• **Work to complete**
Leaving pictures aside, restate exactly the lines of the data below, from the first one through the line that contains "Jesús Rhode, Juan".

Extracted material Block Start

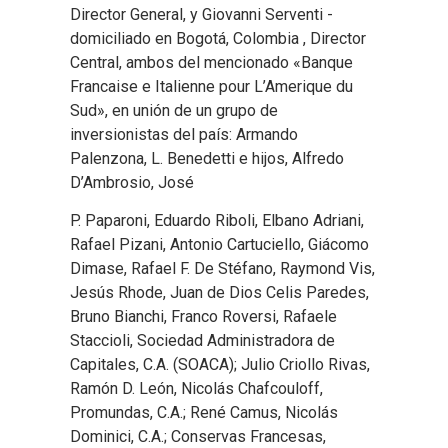
Director General, y Giovanni Serventi -
domiciliado en Bogotá, Colombia , Director
Central, ambos del mencionado «Banque
Francaise e Italienne pour L’Amerique du
Sud», en unión de un grupo de
inversionistas del país: Armando
Palenzona, L. Benedetti e hijos, Alfredo
D’Ambrosio, José
P. Paparoni, Eduardo Riboli, Elbano Adriani,
Rafael Pizani, Antonio Cartuciello, Giácomo
Dimase, Rafael F. De Stéfano, Raymond Vis,
Jesús Rhode, Juan de Dios Celis Paredes,
Bruno Bianchi, Franco Roversi, Rafaele
Staccioli, Sociedad Administradora de
Capitales, C.A. (SOACA); Julio Criollo Rivas,
Ramón D. León, Nicolás Chafcouloff,
Promundas, C.A.; René Camus, Nicolás
Dominici, C.A.; Conservas Francesas,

Extracted material Block End

• **Answer space**
Director General, y Giovanni Serventi -
domiciliado en Bogotá, Colombia , Director
Central, ambos del mencionado «Banque
Francaise e Italienne pour L’Amerique du
Sud», en unión de un grupo de
inversionistas del país: Armando
Palenzona, L. Benedetti e hijos, Alfredo
D’Ambrosio, José
P. Paparoni, Eduardo Riboli, Elbano Adriani,
Rafael Pizani, Antonio Cartuciello, Giácomo
Dimase, Rafael F. De Stéfano, Raymond Vis,
Jesús Rhode, Juan de Dios Celis Paredes,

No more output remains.